Nowadays, Meta has Meta AI, which is manually added to a conversation and has access only to what the user explicitly sends, not to the user’s entire inbox. This is a superficial control. In the case of Private Processing, the user’s entire inbox is processed, and the user must voluntarily enable this feature. Confidentiality is ensured by a set of technologies that include TEE and OHTTP. An intermediary company is responsible for decoupling the source and destination, and another company handles the audit—which presents a challenge, as this company must be independent and reputable. Additionally, another organization plays a role in configuring cryptographic keys. For the adoption of these technologies, ecosystem fragmentation is one of the major obstacles.

Additional challenge

The encrypted environment within the cloud comes at a high cost. The use of TEEs requires that the Large Language Model (LLM) be run entirely within this secure environment. In this context, it is not appropriate to use general models belonging to service providers, such as those from Meta, since this could imply the use of processed data for training purposes. Thus, processing must occur in isolation within the trusted environment, ensuring that the data is used exclusively for task execution and subsequently deleted without any retention.

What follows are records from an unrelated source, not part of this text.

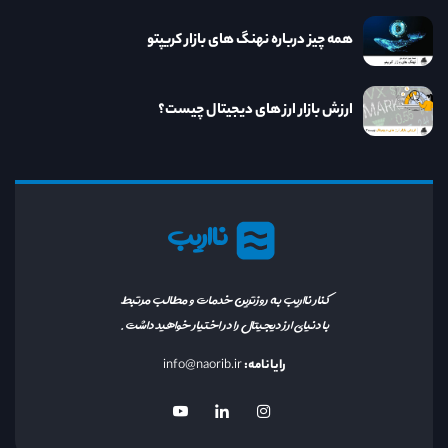
همه چیز درباره نهنگ های بازار کریپتو
ارزش بازار ارز های دیجیتال چیست؟
نااریب
کنار نااریب به روزترین خدمات و مطالب مرتبط
با دنیای ارز دیجیتال را در اختیار خواهید داشت.
رایانامه:
info@naorib.ir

How to address confidential computing and anonymous communication

Confidential computing is capable of bridging the gap between data protection at rest/in transit and in use, which represents a real advance but does not constitute a complete solution for cloud system security. The guarantees depend on the integrity of the hardware, firmware, supply chain, and attestation services. Trust is extended and redistributed. In this context, anonymous communication is complementary, protecting metadata that anonymous computing alone does not cover. Auditability and transparency are non-optional requirements, as independent audits and immutable logs are part of the trust model.

Watch Jéferson Nobre’s presentation

On April 16, 2026, researcher Jéferson Nobre presented a webinar titled “Security Analysis of Confidential Computing and Anonymous Communication,” providing examples and diagrams to help illustrate the topics discussed. Watch it on our YouTube channel

Our next webinar will be held on April 30 with Dr. Ivan Zyrianoff

The seminar will be titled “Federated Learning at the Edge: Addressing Data Heterogeneity in IoT Systems”

Federated Learning (FL) and Edge AI are important building blocks of scalable and privacy-preserving intelligence in Internet of Things (IoT)-based systems. However, real-world deployments are inherently affected by data heterogeneity (non-IID distributions) across settings, which significantly degrades model performance and convergence. In this talk, we present a system-oriented approach to edge intelligence, combining on-device inference, federated training, and architecture-level solutions to address heterogeneity. We begin with edge-native AI pipelines for real-time sensing and inference, highlighting how local processing reduces latency and communication overhead. We then discuss federated transfer learning strategies that enable collaborative model training across distributed clients while preserving data locality. Finally, a novel federated architecture based on a client-shared latent space, which improves robustness to non-IID data by aligning semantic representations across clients while reducing communication costs.

The speaker

Ivan Zyrianoff received the B.S. degree in computer science and the M.S. degree in information engineering from the Federal University of ABC, Santo André, Brazil, in 2017 and 2019, respectively, and the Ph.D. degree from the University of Bologna, Bologna, Italy, in 2024. He is a Research Fellow from the University of Bologna, Bologna, Italy, and a member of the IoT-Prism Lab. His current research topics encompass interoperability for the Internet of Things, edge computing and intelligence, and proactive caching.